▶ [Work to be completed]
What you return should match the data below exactly, with no pictures in it.

══ Supplied records

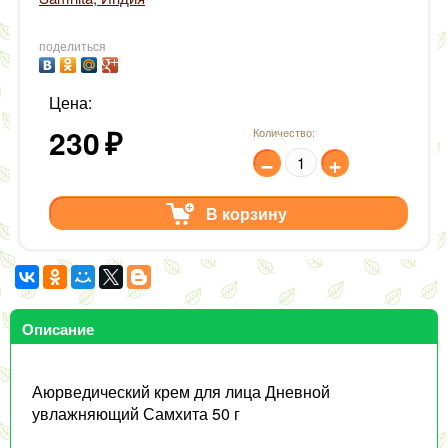
поделиться
Цена:
230
₽
Количество:
−
+
В корзину
Описание
Аюрведический крем для лица Дневной
увлажняющий Самхита 50 г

════

▶ [Exercise output]
поделиться
Цена:
230
₽
Количество:
−
+
В корзину
Описание
Аюрведический крем для лица Дневной
увлажняющий Самхита 50 г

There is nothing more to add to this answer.